Slow roast lamb filled Parāoa Parai with chilli, lime and mint dressing

Recipe and images by Vicki Ravlich-Horan

While some Kiwis have always celebrated Matariki the recent entrenching of this time of year with a national holiday has made it a true national celebration.  Some of us are still learning about the significance of this time of year, from how we can recognise the stars to what each represents – what we can all do is embrace the essence of Matariki.  That is taking time to be thankful for what we have, to pay respect to the past and to look forward to a great future.

This year I have created a dish that pays homage to true Kiwi comfort food, fry bread and a roast lamb.  I’ve ditched the traditional mint sauce, served with roast lamb, one because I hate it and two because I wanted to bring in some Southeast Asian flavours.  Southeast Asian cuisine is possibly the biggest influence on our food after that of British colonisers and so I believe is a part of our food story.

Roast lamb is consistently voted Kiwi’s favourite dish.  In this case I have slow roasted a leg, but for a large crowd or for a big celebration I think this could easily be replaced with a spit roasted whole lamb.  The smokiness would add a hint of hangi flavour while the spit roast pulls in my Croatian heritage.

Slow Cooked Roast Lamb
1 onion
2- cloves garlic
1 bay leaf
Lamb leg approx. 2kg
3 cups beef stock

Peel and slice the onion and place on the bottom of a deep oven dish.  Peel the garlic and place on the onion along with the bay leaf.
Put the leg of lamb on top of the onions, then pour over the stock.
Cover in tin foil and roast in the oven for 5 hours at 135C.
Halfway check you still have sufficient liquid around the lamb.
After four hours remove the foil to allow the lamb to brown.
Once cooked allow the lamb to rest for 15 minutes before carving or more to the point shredding the meat which should just fall apart.  Mix the meat with remaining pan juices and cooked onion.

Parāoa Parai (Fry Bread)
A Fry Bread virgin (maker of not eater that is) I started asking around for the best recipe.  Nourish photographer Ashlee DeCaires recommended one she uses from Maimoa creative which is what I have based mine on.
Makes 20 pieces.

1 cup milk
¾ cup boiling water
1 tbsp Dried Active Yeast
1 tbsp Sugar
4-4 ½ cups High Grade Flour
1 ½ tsp Salt
Oil for frying.

Combine the boiling water and milk in a large bowl.  I did this in the bowl of my stand mixer.  Stir in the sugar and yeast and place in a warm spot for 10-15 minutes until yeast begins to foam.
Add 4 cups of flour and the salt. Fold together gently, being careful not to overmix. If too sticky add more flour.  Knead for 5-10 minutes, then leave (in the bowl), covered to until doubled in size.
Place the dough onto a lightly oiled bench.

TIP -oiling instead of flouring the surface makes for cleaner oil when frying.

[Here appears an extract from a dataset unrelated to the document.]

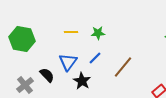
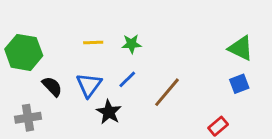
black semicircle: (47, 75) -> (52, 86), moved
gray cross: (25, 85) -> (28, 118), turned 30

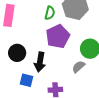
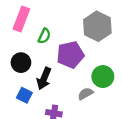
green semicircle: (50, 13) -> (44, 36), moved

Gently pat the dough out to a 2cm thick rectangle and cut into 6cmx6cm squares. Spread the pieces out on an oiled bench to allow or them to rise a little more, cover with a tea towel and leave for another 15-30 minutes.
Heat your oil to 175-180C.  If you don’t have a deep fryer, use a large, heavy bottomed pot with a thermometer.  Oil that is too cold will result in oily bread, too hot and it will burn the outside of the bread while the middle remains raw.
In batches (depending on the size of your deep fryer or pot) carefully places pieces of the dough into the oil and cook until golden brown.
Drain on a paper towel as you cook the rest.

Chilli, Lime, Mint Dressing
½ cup sweet chilli sauce
2 tbsp lime zest
½ cup lime juice
2 tbsp sesame oil
2tbsp fish sauce
½ cup avocado oil
lots and lots of chopped fresh mint (2+cups)

Place all the ingredients in a jar and shake until well combined.  Taste and add more lime juice if needed.

To serve
Split the still warm fry bread in half, add in some watercress, top with warm roast lamb and then drizzle generously with the chilli, lime mint dressing.I laid everything out on the table for everyone to do their own and served these with some roast kumara wedges and roasted cabbage with a miso glaze.